■ **WHAT THIS TASK INVOLVES**
The records below are made of lines; count those holding the word "vida" and give the number only.

■ **AVAILABLE RECORDS**
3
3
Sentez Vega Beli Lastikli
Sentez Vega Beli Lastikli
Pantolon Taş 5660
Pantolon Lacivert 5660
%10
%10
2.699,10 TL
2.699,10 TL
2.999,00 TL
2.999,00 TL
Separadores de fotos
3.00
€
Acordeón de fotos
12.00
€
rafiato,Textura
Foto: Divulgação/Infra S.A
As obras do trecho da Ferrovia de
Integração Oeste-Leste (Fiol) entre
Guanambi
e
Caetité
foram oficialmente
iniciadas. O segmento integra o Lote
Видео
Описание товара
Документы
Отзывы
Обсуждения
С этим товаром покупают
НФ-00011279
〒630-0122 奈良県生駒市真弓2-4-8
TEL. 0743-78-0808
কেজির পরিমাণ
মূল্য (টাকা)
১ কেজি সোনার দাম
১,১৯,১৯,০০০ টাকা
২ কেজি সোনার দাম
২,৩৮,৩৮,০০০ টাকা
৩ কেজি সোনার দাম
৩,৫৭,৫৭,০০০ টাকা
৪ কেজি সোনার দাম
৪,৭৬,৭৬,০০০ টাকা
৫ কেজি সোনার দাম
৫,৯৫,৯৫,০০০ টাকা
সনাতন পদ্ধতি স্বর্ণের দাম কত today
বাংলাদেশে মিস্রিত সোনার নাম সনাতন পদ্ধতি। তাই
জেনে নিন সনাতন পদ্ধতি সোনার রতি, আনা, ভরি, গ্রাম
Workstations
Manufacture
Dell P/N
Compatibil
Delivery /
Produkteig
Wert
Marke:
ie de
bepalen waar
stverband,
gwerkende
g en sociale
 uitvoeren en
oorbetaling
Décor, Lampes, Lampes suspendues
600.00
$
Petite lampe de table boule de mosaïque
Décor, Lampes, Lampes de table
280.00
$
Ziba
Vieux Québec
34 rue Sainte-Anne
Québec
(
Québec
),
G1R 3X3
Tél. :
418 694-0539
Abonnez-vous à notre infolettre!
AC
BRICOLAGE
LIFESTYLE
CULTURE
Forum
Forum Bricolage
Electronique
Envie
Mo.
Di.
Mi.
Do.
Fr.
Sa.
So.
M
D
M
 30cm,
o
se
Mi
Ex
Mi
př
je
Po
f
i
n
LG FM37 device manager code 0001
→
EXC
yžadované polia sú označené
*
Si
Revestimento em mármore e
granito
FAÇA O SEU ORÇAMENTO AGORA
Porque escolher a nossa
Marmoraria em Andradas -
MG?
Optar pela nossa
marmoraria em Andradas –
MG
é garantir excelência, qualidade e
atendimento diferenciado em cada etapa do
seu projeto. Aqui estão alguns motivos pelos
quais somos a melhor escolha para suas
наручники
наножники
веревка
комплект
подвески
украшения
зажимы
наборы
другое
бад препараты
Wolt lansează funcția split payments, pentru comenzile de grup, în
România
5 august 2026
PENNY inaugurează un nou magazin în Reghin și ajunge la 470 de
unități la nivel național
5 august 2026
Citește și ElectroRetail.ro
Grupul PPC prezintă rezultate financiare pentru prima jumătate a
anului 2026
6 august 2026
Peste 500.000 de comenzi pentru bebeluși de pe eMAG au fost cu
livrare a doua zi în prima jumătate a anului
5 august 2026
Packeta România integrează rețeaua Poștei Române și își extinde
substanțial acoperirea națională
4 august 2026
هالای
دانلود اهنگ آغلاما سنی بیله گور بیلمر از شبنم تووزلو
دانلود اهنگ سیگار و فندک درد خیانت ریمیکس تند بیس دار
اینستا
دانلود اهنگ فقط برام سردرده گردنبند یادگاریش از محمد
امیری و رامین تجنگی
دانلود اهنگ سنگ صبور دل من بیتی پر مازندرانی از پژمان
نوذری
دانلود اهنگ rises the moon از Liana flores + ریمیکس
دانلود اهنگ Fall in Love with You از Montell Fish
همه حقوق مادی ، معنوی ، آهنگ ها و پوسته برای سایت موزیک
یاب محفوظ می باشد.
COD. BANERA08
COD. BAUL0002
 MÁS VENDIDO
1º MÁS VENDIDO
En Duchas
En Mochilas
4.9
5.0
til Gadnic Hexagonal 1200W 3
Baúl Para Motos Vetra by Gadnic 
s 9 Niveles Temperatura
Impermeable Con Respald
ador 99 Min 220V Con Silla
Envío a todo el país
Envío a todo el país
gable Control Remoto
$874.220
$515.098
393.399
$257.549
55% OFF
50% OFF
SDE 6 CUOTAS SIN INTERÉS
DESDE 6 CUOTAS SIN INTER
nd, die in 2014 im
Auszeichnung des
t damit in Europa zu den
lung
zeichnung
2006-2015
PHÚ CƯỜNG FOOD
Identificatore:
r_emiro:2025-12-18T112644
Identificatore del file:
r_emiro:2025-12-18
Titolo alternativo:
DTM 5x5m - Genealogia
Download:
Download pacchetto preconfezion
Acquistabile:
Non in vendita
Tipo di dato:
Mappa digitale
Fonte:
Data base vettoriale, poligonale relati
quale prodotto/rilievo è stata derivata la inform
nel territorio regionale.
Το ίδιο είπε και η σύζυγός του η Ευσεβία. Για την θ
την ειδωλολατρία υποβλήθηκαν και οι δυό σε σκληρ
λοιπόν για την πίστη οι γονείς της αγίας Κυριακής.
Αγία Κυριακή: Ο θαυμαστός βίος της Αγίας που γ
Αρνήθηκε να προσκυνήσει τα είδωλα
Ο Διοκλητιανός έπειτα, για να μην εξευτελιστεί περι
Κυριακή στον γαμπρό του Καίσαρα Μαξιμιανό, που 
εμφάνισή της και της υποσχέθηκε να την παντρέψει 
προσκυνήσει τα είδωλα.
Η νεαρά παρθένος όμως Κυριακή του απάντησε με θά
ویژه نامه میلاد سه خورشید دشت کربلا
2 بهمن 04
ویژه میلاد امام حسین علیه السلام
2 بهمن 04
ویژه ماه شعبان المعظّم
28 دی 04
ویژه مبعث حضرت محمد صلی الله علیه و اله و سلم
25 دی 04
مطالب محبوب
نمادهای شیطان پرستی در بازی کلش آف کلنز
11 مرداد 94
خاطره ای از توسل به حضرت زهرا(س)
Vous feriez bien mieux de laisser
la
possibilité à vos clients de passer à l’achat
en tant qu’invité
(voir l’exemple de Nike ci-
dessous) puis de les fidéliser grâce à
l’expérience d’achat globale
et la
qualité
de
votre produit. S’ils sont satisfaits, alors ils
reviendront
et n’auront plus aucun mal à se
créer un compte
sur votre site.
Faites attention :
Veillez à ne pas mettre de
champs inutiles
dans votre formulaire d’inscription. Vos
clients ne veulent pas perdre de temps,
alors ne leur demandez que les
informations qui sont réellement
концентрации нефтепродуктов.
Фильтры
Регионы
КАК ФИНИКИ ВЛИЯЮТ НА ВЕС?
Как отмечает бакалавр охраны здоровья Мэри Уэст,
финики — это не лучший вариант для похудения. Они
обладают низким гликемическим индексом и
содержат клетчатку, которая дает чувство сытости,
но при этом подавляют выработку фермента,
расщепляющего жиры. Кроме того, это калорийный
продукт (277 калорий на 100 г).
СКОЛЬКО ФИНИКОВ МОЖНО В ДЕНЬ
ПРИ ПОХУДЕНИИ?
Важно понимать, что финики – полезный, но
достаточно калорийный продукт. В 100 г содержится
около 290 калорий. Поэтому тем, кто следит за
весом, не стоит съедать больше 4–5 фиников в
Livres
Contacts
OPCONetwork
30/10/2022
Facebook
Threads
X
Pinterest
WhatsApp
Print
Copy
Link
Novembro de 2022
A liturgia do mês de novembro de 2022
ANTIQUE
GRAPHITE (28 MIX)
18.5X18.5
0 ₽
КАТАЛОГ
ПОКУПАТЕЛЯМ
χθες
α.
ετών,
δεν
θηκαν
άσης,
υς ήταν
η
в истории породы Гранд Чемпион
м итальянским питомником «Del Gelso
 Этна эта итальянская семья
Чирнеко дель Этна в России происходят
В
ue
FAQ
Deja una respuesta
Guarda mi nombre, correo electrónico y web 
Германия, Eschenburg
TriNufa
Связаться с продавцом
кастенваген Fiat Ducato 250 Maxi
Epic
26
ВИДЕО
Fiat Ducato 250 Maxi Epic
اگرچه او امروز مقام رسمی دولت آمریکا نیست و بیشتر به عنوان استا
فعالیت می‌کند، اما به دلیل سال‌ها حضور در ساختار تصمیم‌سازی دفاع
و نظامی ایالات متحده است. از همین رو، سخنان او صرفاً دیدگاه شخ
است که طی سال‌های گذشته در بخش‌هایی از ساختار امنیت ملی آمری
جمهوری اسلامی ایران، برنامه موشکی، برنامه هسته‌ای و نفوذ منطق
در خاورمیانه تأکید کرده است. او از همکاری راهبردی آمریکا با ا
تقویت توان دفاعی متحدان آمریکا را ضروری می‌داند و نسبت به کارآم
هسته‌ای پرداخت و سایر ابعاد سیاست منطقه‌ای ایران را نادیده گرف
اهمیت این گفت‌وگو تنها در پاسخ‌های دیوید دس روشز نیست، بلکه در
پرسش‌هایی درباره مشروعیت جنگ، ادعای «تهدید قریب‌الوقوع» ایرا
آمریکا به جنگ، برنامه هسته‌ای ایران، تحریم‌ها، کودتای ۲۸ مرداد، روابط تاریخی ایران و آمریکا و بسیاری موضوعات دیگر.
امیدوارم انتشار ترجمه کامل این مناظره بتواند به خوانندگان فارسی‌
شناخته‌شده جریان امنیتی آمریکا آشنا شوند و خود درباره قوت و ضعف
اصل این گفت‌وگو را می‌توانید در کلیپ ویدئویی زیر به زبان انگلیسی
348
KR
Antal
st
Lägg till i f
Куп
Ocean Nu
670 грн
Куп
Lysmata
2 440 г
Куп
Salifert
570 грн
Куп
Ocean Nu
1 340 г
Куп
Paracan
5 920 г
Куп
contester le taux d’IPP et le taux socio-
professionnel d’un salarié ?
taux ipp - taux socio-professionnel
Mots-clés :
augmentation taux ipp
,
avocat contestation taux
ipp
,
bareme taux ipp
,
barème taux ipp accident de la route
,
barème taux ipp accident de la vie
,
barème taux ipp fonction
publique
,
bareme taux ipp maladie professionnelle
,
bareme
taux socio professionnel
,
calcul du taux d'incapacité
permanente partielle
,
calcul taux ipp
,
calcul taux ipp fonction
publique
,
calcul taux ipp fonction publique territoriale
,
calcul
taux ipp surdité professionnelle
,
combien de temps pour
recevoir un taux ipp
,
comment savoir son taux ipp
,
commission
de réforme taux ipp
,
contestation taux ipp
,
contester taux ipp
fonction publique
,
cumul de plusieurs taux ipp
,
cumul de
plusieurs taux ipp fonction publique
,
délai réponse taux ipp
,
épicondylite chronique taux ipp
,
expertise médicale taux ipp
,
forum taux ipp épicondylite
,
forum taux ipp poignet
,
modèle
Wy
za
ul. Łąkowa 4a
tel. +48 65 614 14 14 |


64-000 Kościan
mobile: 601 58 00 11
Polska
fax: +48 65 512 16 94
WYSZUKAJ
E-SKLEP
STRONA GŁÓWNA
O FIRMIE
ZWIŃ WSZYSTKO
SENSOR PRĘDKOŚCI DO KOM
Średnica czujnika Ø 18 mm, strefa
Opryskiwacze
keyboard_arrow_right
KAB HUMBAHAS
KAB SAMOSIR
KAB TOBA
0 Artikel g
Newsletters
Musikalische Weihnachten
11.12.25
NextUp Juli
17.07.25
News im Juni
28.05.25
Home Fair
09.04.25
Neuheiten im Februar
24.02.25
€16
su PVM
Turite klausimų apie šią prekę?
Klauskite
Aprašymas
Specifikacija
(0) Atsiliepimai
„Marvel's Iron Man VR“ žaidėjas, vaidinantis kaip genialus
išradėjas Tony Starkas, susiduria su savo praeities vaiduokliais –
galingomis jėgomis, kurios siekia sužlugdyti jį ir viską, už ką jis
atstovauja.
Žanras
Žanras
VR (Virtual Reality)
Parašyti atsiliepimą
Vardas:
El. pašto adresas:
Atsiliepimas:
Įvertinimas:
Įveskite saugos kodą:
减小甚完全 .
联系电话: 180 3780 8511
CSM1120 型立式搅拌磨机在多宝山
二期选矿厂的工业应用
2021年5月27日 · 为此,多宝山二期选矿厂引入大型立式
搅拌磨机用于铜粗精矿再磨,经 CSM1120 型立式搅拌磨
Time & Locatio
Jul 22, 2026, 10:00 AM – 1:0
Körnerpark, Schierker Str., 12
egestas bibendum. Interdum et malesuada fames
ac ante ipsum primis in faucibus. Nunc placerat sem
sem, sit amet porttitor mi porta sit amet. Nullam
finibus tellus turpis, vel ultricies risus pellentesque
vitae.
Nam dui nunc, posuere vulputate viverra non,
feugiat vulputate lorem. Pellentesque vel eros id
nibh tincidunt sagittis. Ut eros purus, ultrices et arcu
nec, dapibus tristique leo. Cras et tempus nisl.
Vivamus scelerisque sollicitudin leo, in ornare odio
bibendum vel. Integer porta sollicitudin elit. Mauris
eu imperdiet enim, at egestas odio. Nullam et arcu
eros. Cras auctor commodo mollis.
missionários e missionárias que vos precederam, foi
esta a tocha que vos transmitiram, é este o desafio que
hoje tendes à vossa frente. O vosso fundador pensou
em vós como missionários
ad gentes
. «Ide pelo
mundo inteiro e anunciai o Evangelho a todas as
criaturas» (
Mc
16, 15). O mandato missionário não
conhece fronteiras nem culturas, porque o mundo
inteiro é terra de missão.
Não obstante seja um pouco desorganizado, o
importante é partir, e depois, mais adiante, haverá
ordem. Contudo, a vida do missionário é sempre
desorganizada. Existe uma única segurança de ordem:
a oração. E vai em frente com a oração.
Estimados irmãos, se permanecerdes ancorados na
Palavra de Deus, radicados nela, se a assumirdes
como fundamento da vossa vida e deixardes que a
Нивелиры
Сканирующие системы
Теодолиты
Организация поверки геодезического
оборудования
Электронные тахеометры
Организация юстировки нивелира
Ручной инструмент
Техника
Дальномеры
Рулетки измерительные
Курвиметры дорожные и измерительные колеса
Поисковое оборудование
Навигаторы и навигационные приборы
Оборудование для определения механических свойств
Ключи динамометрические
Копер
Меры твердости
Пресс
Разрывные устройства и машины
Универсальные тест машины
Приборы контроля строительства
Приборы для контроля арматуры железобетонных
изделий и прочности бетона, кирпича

■ **SOLUTION FOR THIS TASK**
2